Image: Dominika Roseclay (Pexels).

Image: Dominika Roseclay (Pexels).

The Environmental Audit Committee (EAC) has lent its weight to calls for the Green Homes Grant to be rolled over beyond the end of March 2021.

In a new report, the Committee cautions that the government is failing to grasp the enormous challenge of decarbonising the UK’s housing stock and has dramatically underestimated the costs.

Domestic emissions account for 20% of the UK’s greenhouse gases, and need significant improvements if the country hopes to hit its net zero target of 2050.

The cost of decarbonising UK homes has been set at between £35 billion and £65 billion by the government, but this fails to take into account a number of housing groups. With 19 million homes requiring energy efficiency installations, the Committee has argued this could cost £18,000 per home, even before the installation of a heat pump. Therefore it will cost far more than the government has outlined.

EAC’s report Energy Efficiency of Existing Homes argued that the government must front-load support schemes such as the Green Homes Grant Local Authority Delivery Scheme, and roll them out without delay.
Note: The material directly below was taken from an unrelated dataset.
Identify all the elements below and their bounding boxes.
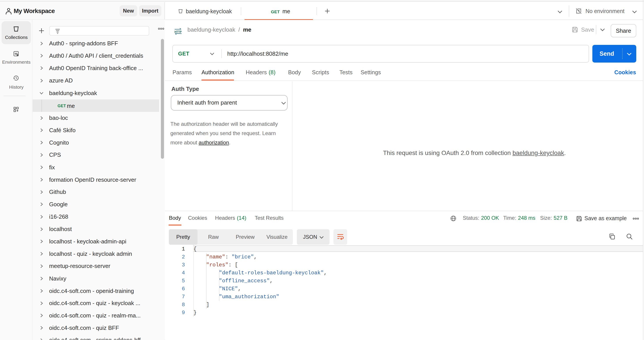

The Committee’s chairman, Rt Hon Philip Dunne MP, said government investment had been “woefully inadequate”.

“The £9 billion that the government pledged at the election was welcome, but 16 months on, there appears to be no plan nor meaningful delivery. Funding allocated for the Green Homes Grant has not been spent, with only £125 million worth of vouchers – of the £1.5 billion budget – issued.”

It follows calls by a number of groups to rollout the Green Homes Grant beyond its deadline as the scheme has been beset by problems since it was introduced in September 2020. Administrative delays - with the scheme administered by American firm ICF – has left members of the public waiting months to be issued vouchers and there being delays in installers being paid for example.

NGOs and thinktanks have written to the Prime Minister detailing the problems faced in the scheme and calling for it to be extended so as not to derail the green recovery.

Statistics released by the Department for Business, Energy and Industrial Strategy (BEIS) last week found there had been 5,804 installations of green technology to date under the Green Homes Grant, with 906 of these being low carbon heating. The figures showed a strong appetite for the scheme with 123,537 voucher applications by the end of February 2021, but only 28,277 issued and 2,908 paid.

The EAC’s report makes a number of other suggestions to improve energy efficiency, such as overhauling the EPC methodology, supporting the rollout of Building Renovation Passports and looking to use the national infrastructure bank as a vehicle to finance improvements.

Additionally, the Chancellor should consider changes to VAT within the Buildings Strategy, such as reinstating the reduced rate of VAT payable on energy saving materials at 5% and expanding this to include energy storage, heat pumps and electric vehicle charging.

“Realism needs to be injected into the government,” finished Dunne. “A much better understanding of cost, pace, scale and feasibility of skills development is desperately needed for net zero Britain.”